No problem with your approach, if you are daytrading then you have more chance of controlling your deal; just very unlucky if there is a sudden and dramatic change in price if trading indicies particularly the US.
I have traded a number of set-ups over the past 3 years one of them was just to go for 5 points on the FTSE. It was easy to get them but just as easy to chase the price and I found myself taking small points from the bigger moves. I also got caught entering a trend at the end and did not manage my stop as well as I should have.

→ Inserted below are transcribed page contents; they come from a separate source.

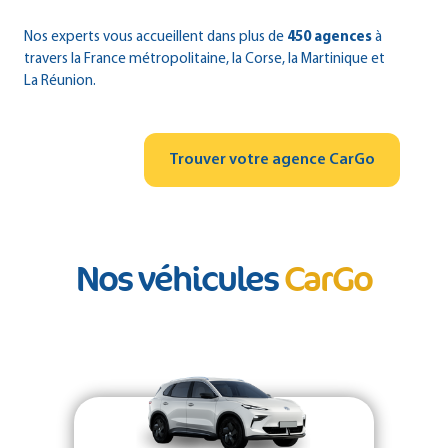
Nos experts vous accueillent dans plus de
450 agences
à
travers la France métropolitaine, la Corse, la Martinique et
La Réunion.
Trouver votre agence CarGo
Nos véhicules
CarGo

Since changing my set-up I can see how I could have traded more selectively yet got a very good return on a specific signal. I think the 1 - 2% is a good example of some safeguards particularly for those starting out and yet to reach a proven level of trading. At least it gives them a chance to trade while learning the risks and testing whatever set-up they think might work for them.
However I do agree that for a seasoned trader then with the right controls you can adapt accordingly. Bottom line the greater % of capital you commit to the markets the greater risk if it goes wrong. Most will not wish or be unable to daytrade due to other commitments so placing a greater % of capital in the market when trading overnight strategies could be risky. Even at 25% you only have 4 chances of a profit which you may get from daytrading but not necessarily from conventional trading. There you need wider stops to play IMHO.
Coming back to small points when I first used Futures I found myself lured into taking just 2 points because of the price moves it was giving me the jitters, lol.
Having reviewed what I was doing I could put a much larger stake into my first 5 point deal but I have found that often much more is available if you trade it according to the price trend of the present sequence during the day. Most intraday trends or direction changes on the FTSE appear to run for an hour or 2 unless there is a strong daily trend so I find I am happy to put a smaller figure in and let the remainder run on. As I build up capital I will probably increase the first 5 point stake as well as the trend deal but there is a limit to what you can instantly get into the market from D4F. I have yet to fully test IB (futures) although I expect to be able to get larger deals in.
As a matter of interest are you trading futures, how long do you trade during a session and on average how many deals are you making from your session. One of the problems for me when going for small points was it lead to undisciplined trading and chasing the trend so over-trading.
Clearly with discipline and selective trading there are set-ups in the day where 2 - 6 very safe opportunities may present themselves if all you were targeting was 2 points. If I may pry what size of deal do you enter and what set-up do you look for from one of your daytrades.
Thanks for the replies, what i meant was that do any of you vary your %s of 'stake' value on entry depending on the market sentiment or your own sentiment for that fact. P.S. I dont day trade if that helps.
Regardless of time frame, I tend to risk say 2% if the long term AND short term confirm entry, 1.5% if just the long term time frame shows a good spot, and only 1% if the trade is only in the shorter time frame.
These percentages may also vary depending on how well I am doing generally, and how much 'in gear' I feel with the markets, but I hope they give an indication of what I'm doing.
My theory is, is that the trade should have a higher probability of success if confirmed in two time frames.
Others have different suggestions which for me are quite mind bending - as can be seen in the other thread on Money Mgt.